RECORDS PROVIDED →
- - -

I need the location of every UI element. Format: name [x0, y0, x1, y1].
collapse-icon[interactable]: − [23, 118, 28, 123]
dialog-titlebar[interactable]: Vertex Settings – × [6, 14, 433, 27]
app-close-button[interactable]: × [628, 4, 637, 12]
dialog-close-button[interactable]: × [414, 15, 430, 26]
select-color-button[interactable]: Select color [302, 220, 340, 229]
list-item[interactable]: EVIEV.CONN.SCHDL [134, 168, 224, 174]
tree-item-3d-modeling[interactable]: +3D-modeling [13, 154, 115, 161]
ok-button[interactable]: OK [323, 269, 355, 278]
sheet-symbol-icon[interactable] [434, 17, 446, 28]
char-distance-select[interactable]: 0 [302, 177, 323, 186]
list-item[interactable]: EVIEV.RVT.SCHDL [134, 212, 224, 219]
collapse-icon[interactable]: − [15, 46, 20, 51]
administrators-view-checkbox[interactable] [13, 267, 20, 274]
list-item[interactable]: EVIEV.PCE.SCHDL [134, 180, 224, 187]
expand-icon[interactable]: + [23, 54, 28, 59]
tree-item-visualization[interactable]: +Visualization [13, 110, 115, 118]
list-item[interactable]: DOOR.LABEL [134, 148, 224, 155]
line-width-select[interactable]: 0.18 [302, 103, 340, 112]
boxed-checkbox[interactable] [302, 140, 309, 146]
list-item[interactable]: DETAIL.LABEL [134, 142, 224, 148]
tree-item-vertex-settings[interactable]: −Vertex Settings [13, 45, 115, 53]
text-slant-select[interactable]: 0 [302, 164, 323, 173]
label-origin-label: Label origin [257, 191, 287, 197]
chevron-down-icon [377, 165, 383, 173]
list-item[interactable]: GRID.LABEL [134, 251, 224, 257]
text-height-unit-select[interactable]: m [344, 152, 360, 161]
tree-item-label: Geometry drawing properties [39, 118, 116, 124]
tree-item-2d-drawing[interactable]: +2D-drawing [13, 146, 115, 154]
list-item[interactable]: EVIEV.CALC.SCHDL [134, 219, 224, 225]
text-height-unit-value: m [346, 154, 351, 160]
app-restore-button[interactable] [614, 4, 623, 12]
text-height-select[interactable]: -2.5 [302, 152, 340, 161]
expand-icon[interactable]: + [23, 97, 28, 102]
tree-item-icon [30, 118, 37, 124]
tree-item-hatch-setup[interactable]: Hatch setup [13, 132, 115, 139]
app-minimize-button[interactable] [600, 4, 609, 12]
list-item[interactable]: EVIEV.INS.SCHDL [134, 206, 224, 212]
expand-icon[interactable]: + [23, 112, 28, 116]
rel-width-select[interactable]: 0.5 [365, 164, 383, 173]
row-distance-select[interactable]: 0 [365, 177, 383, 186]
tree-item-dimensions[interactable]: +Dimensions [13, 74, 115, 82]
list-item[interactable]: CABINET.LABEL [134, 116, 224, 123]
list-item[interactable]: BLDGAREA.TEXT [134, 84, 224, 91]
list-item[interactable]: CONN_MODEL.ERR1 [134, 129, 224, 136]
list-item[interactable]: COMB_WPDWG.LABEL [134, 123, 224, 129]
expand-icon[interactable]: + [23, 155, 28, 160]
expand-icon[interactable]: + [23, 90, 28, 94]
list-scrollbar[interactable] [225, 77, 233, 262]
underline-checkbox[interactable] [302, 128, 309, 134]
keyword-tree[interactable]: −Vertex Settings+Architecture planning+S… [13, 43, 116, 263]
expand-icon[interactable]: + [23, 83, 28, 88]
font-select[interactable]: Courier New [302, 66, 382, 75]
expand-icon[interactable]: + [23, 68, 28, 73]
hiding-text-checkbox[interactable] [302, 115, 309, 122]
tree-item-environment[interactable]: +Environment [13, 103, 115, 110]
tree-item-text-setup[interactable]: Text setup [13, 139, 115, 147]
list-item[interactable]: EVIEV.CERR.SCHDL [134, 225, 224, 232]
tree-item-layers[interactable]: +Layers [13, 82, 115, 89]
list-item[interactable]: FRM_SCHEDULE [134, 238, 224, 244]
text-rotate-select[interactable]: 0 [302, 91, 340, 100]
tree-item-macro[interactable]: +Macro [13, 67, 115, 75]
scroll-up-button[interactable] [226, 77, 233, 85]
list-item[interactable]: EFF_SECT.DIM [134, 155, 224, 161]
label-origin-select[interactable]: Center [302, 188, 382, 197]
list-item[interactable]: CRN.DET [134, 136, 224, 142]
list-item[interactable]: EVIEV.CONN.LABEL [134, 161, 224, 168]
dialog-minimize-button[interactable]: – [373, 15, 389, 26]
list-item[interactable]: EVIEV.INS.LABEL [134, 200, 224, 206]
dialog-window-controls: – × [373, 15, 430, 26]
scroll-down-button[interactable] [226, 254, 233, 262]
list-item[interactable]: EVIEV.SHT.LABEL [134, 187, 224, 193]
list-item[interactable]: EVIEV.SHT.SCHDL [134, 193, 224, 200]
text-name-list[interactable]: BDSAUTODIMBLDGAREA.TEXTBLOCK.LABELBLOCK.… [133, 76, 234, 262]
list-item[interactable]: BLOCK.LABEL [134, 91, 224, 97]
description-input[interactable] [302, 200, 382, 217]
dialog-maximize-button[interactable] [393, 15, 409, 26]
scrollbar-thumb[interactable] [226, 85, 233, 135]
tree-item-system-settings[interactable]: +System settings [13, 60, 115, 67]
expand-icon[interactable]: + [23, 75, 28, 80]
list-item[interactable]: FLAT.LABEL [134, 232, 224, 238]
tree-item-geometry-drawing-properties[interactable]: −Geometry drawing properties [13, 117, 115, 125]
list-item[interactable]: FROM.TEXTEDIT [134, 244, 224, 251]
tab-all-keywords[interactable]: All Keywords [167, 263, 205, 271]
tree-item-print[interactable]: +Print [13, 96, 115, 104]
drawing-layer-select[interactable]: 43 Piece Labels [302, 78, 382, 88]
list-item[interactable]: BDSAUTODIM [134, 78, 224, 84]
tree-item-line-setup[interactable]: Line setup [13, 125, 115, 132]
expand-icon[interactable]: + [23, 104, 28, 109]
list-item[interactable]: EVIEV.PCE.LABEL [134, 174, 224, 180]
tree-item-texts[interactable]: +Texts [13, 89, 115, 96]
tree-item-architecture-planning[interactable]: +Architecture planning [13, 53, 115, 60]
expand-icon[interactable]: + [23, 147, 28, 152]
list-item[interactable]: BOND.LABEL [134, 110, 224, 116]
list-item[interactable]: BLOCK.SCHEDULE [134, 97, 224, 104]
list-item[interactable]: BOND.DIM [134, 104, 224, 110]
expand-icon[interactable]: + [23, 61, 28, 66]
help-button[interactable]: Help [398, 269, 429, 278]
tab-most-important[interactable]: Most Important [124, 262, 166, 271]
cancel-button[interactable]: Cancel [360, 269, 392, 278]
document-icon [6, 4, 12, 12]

- - -

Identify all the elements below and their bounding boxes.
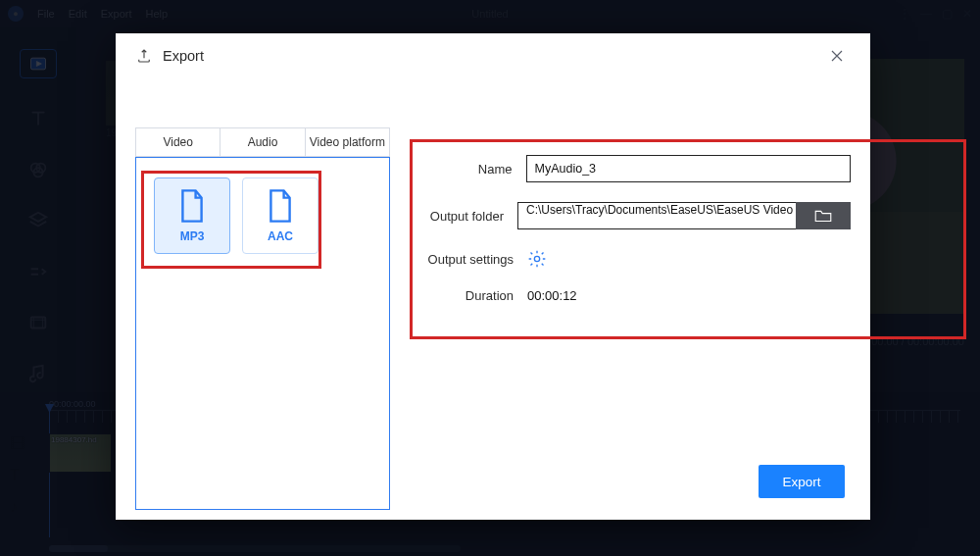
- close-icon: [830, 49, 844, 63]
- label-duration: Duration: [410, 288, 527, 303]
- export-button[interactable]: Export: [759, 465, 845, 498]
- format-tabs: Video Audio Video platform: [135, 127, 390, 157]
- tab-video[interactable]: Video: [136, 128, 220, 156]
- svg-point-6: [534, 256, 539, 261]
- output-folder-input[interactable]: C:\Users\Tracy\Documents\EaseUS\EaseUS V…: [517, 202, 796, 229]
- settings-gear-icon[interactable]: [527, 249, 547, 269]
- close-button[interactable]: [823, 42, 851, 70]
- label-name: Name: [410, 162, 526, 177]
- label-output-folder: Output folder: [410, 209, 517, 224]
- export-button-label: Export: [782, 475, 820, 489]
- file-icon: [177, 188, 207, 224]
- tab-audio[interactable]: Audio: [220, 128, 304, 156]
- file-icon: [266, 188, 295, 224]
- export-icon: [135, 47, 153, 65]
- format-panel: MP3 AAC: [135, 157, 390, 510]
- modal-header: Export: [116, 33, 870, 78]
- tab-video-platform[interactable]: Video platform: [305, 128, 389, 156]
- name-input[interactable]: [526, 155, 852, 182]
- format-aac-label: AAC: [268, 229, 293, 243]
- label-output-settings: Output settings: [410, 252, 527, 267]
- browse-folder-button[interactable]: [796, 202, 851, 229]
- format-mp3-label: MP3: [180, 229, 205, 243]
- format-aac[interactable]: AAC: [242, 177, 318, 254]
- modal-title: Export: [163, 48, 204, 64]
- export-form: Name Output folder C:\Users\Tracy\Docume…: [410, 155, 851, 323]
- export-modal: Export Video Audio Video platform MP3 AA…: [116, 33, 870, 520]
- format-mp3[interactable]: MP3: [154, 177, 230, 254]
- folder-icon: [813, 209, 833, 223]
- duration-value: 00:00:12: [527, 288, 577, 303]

- - -

PROMPT → Out of the entries, report each line that contains the word "checkbox".

EXERCISE RESPONSE →
administrators-view-checkbox[interactable] [13, 267, 20, 274]
boxed-checkbox[interactable] [302, 140, 309, 146]
underline-checkbox[interactable] [302, 128, 309, 134]
hiding-text-checkbox[interactable] [302, 115, 309, 122]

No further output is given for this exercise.